Uthoff was the state’s Mr. Basketball in 2011, averaging 26.1 points at Jefferson. Before his senior year at Jefferson he chose Wisconsin over Iowa, Iowa State, Illinois, Indiana and other high-major programs. After redshirting last season, Uthoff requested his scholarship release from Wisconsin. Initially it was granted with heavy restrictions and included 26 schools. Uthoff’s situation exploded into a national story until Wisconsin officials retracted the restrictions to only Big Ten rivals.

Uthoff, a 6-foot-8 forward, has to sit out this season but will be eligible to earn a scholarship and play as a sophomore in 2013-14. Based on his PTL performance, Uthoff should fit in right away.

In his second PTL game, Uthoff guarded multiple players, including Iowa forwards Aaron White and Eric May. While the style of play doesn’t compare to a Big Ten game, the league features Big Ten athletes competing in a man-to-man defense. Uthoff defended both players adequately along the perimeter and in the post.

Uthoff hit 5-of-7 shots from the field and grabbed nine rebounds. White, a sophomore, scored 22 points that game, most of which were against other players.

“He’s so even-keel,” White said of Uthoff. “He’s so comfortable with the ball. He plays at a great pace. He never rushes anything. It seems that he knows what he wants to do with it. He’s got a good turnaround game. He’s got that little shimmy jump-shot. He might not look as strong as he actually is in the upper body, but I think he’s got good strength. He’s just crafty. There’s a reason why he got a scholarship to Wisconsin and Bo Ryan wanted him.”
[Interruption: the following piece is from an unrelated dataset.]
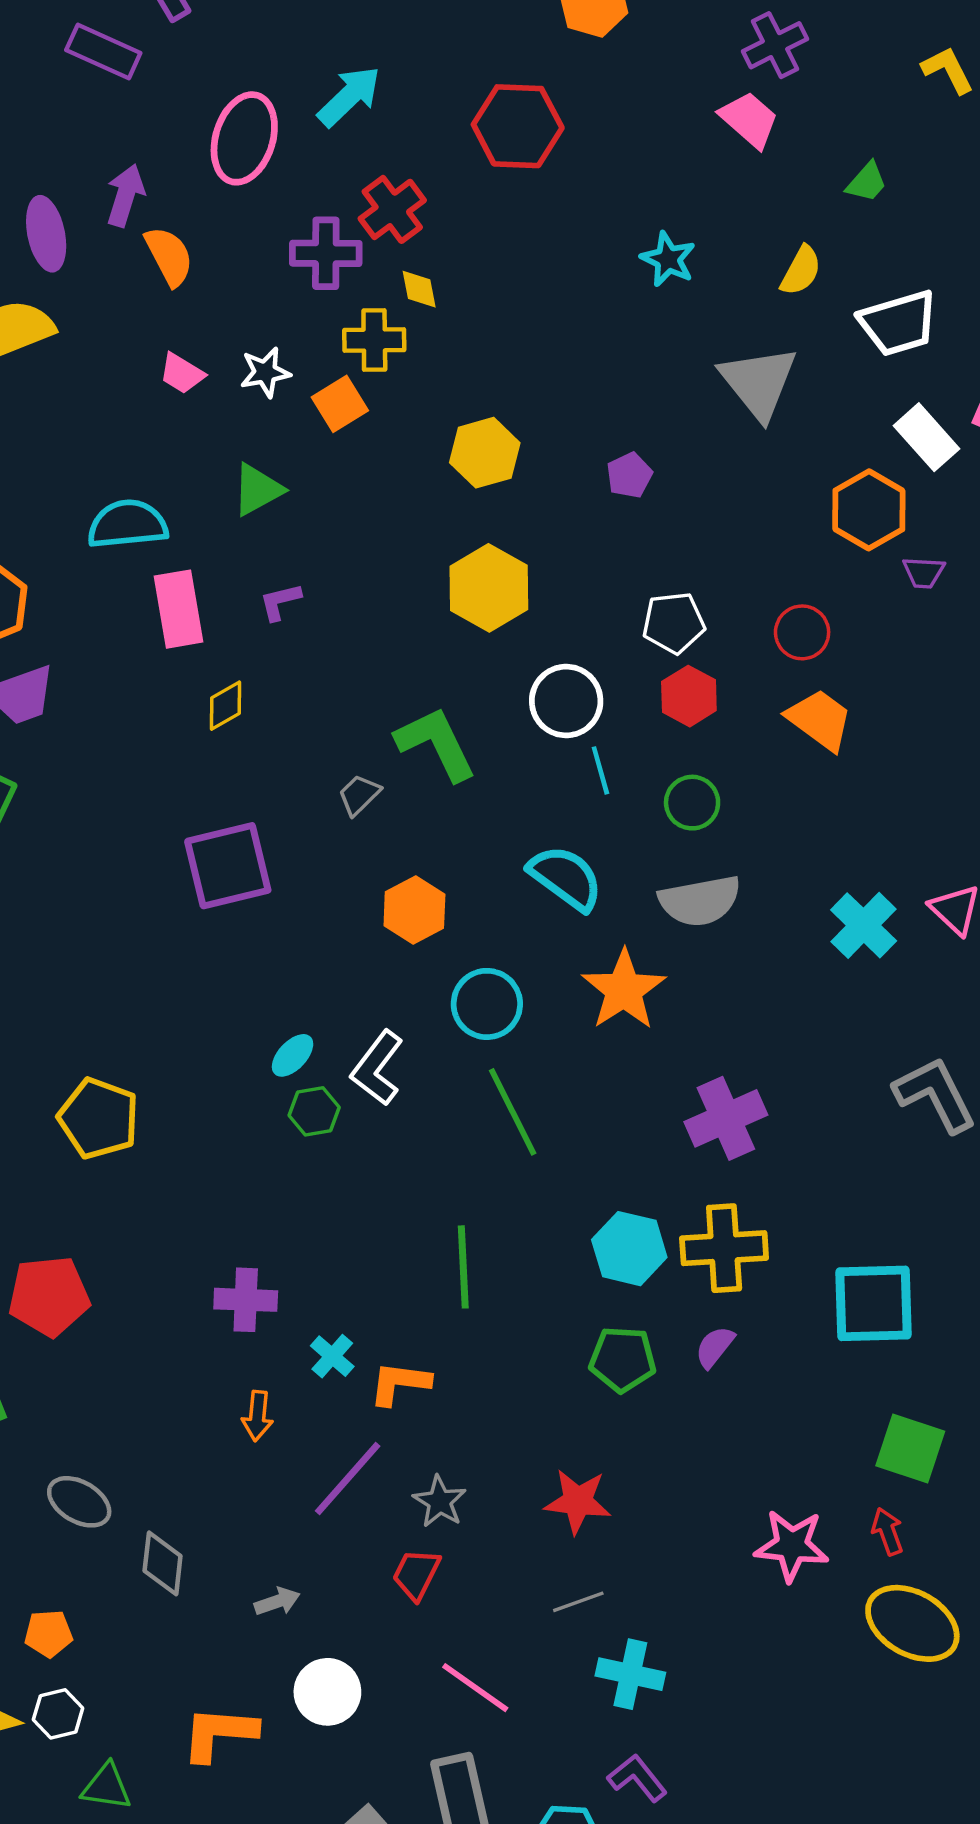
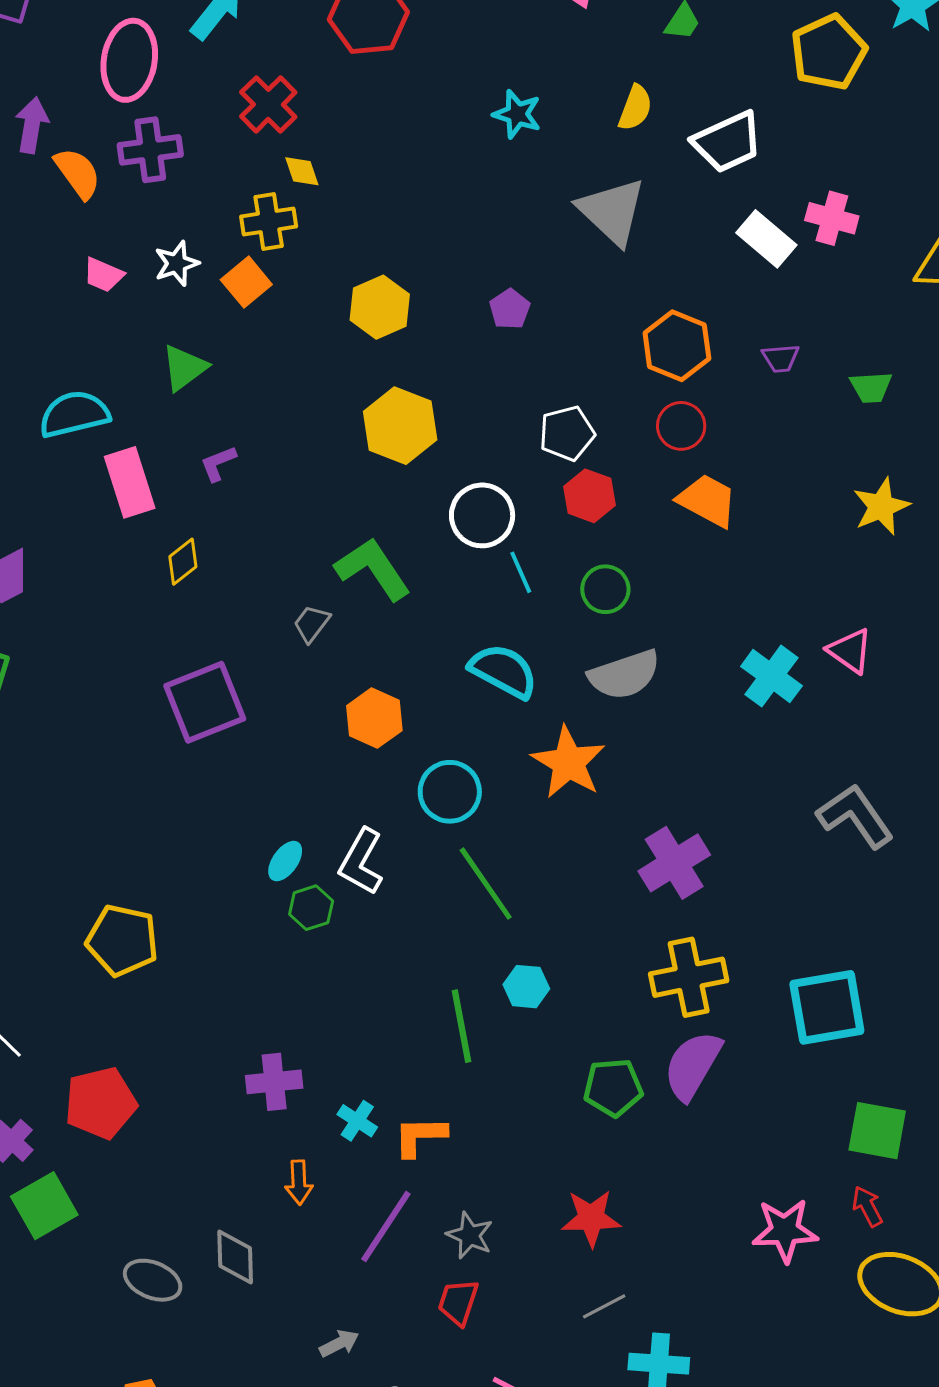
purple cross: (326, 253) -> (150, 150), moved
orange hexagon: (869, 510) -> (677, 346), moved
cyan hexagon: (629, 1249) -> (526, 987), moved, size x0.7
purple semicircle: (715, 1347) -> (693, 1065), size x1.8
gray diamond: (163, 1563) -> (235, 1257), moved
Nobody would talk about how Uthoff would fit in at Iowa and a few players were reluctant even to mention how Uthoff competed in the game. Iowa sophomore guard Josh Oglesby played with Uthoff on the AAU’s Iowa Barnstormers, and the two competed against one another as crosstown high school rivals. Oglesby, who plays alongside Uthoff on Vinton Merchants/Mike Gatens Real Estate in the PTL, raved about Uthoff’s abilities but had to stop himself in mid-thought because of the restrictions.

“He just lets the game come to him,” Oglesby said. “Smart guy. Long, he’s athletic, he’s sneaky athletic. He can shoot it, rebound. I think the biggest things for him is to put a little weight on so he can start banging more. I think he’s going to be great.”

Junior Zach McCabe also competes with Uthoff and Oglesby on the same PTL team. McCabe said Uthoff is more in control on the court than most PTL players.

“He doesn’t force stuff,” McCabe said. “He doesn’t make a lot of mistakes like obviously I do. He’s patient, he looks for his shot, he gets people involved. When he has his shot, he takes it.”

As a red-shirt last season, Uthoff didn’t play in either Iowa-Wisconsin game. The Hawkeyes’ up-tempo style of play under coach Fran McCaffery struck Uthoff, and he took some mental notes from both Iowa victories.

“The way they played,” Uthoff said when asked about those games. “I like the way they played as a team. That’s the thing I noticed right away sitting on the bench.”

Uthoff changed his attitude about Iowa’s program after the Hawkeyes’ 67-66 victory at Carver-Hawkeye Arena. When Uthoff was a high school junior, Iowa barely filled 5,000 seats for home games. Against Wisconsin, Iowa listed its attendance at 14,248.

“The fans were pretty crazy,” Uthoff said. “Craziest I’d ever seen Carver for sure.”

Uthoff credits Wisconsin coaches for improving his all-around skills, especially his ball handling. Since leaving Madison, the PTL or pickup games are Uthoff’s only avenues for basketball with his future teammates.

“That’s why it’s (the PTL) really good,” Uthoff said. “I get to play with the guys here. I can’t really have any contact with the coaches or anything.